« Nous pouvons et devons agir maintenant! »

Par

Florian Blumer, Biovision

De la ferme à la table: tout le monde doit contribuer au changement. Un point de vue partagé à notre forum annuel par l’activiste Dominik Waser, la conseillère aux États Maya Graf, la cheffe Rebecca Clopath et directeur de l’OFAG Christian Hofer.
Screenshot Online-Podium forum Kurswechsel
Discussion animée et surprenante unanimité à la table ronde Zoom du forum KURSWECHSEL.

L’activiste du mouvement Agriculture du Futur (soutenu notamment par Biovision) Dominik Waser a eu la formule la plus lapidaire: « Si nous continuons ainsi, nous sommes bientôt finis ». Mais son point de vue n’était pas marginal au débat organisé en ligne par Biovision fin novembre. « Nous pouvons et devons agir maintenant », a averti Maya Graf, membre du conseil de fondation de Biovision; « Nous avons déjà perdu trop de temps », a ajouté Hans Herren, président de Biovision et coordinateur de l’IAASTD, connus sous le nom de Rapport mondial sur l’agriculture en 2009.

L’édition en ligne de notre symposium annuel proposait un débat très animé intitutlé « Comment pavenir à un système agro-alimentaire durable ? ». Il réunissait Dominik Waser, la cheffe-agricultrice grisonne Rebecca Clopath, la conseillère aux États Maya Graf et Christian Hofer, directeur de l’Office fédéral de l’agriculture (OFAG). La question centrale était de savoir ce que nous pouvons faire en Suisse pour mener la transition urgente et nécessaire vers un système alimentaire qui réponde aux défis écologiques, économiques et sociaux.

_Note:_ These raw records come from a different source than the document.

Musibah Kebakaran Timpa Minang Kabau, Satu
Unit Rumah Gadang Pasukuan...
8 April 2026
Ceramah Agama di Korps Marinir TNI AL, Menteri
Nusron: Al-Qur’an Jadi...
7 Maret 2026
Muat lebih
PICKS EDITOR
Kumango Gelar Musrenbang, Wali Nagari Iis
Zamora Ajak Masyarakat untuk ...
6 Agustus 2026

L’agriculture comme bouc émissaire

Tout d’abord, un constat positif : les jeunes qui manifestent dans la rue et l’Office fédéral sont plus proches qu’on ne le pense. Peut-être parce que les attentes des jeunes, présentées par Dominik Waser, ne semble pas radicales: « Nous voulons une agriculture et un système alimentaire qui puissent fonctionner dans le cadre des limites planétaires ».

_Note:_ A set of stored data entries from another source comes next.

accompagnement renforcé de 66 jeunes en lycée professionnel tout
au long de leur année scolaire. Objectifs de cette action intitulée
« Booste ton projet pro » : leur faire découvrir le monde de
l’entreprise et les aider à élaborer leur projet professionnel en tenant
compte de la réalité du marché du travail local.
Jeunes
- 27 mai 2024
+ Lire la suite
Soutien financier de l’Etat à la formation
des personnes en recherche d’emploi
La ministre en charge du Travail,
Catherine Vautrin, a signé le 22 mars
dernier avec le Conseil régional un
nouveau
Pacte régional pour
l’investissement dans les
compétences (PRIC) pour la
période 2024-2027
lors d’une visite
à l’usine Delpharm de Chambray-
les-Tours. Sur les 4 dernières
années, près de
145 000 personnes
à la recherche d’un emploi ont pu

Dès lors par où entamer cette transition? Pour Dominik Waser, « la politique est trop axée sur l’agriculture. Il faut une politique qui couvre l’ensemble du système alimentaire. » Christian Hofer est d’accord: « Je vois une opportunité fantastique de prendre en compte la transformation du système alimentaire dans son ensemble. Donc tout le monde est inclus dans cette responsabilité. L’agriculture ne doit pas être un bouc émissaire. »

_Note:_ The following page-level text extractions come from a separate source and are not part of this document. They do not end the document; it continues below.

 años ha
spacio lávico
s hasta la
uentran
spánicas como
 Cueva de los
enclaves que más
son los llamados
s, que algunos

Hofer a insisté sur la responsabilité des consommateur-trice-s: « Si on n’achète que des fruits à l’apparence parfaite, si on n’utilise pas tous les morcaux de viande des animaux nose-to-tail (du museau à la queue) et s’il y a plein de produits bon marché importés de l’étranger dans nos paniers, cela a une forte influence négative sur notre agriculture. » Maya Graf a également souligné l’importance du rôle que chacun-e d’entre nous joue: « La façon dont nous mangeons nous rassemble. Nous avons besoin de consommateur-trice-s qui, par leurs achats quotidiens, démontrent qu’ils et elles veulent cette transition vers le bio et le régional – en le demandant aussi au restaurant et en exigeant une meilleure déclaration de provenance des produits. »

Une cuisine de niche

Chez Rebecca Clopath, cuisinière transformant produits locaux et produits de la cueillette dans les Grisons, aucun client ne demande de nourriture régionale ni dee détails sur la provenance. Ils savent que chez elle, seuls les ingrédients de sa propre ferme ou des fermes bios du coin sont ransformés dans les marmites. Pour chaque plat, elle explique à ses invité-e-s d’où provient la nourriture et pourquoi elle la sert. Lorsqu’on lui demande si les gens sont prêts pour un nouveau système alimentaire durable, la cheffe répond: « Les invités que nous recevons à la ferme Taratsch le sont définitivement. Mais je suis consciente que nous sommes dans une bulle, ici. » Lors de son apprentissage d’agricultrice, elle a constaté que l’accent restait toujours sur l’agriculture « conventionnelle ». Pourtant, la durabilité est maintenant un sujet de grande actualité sur la scène culinaire.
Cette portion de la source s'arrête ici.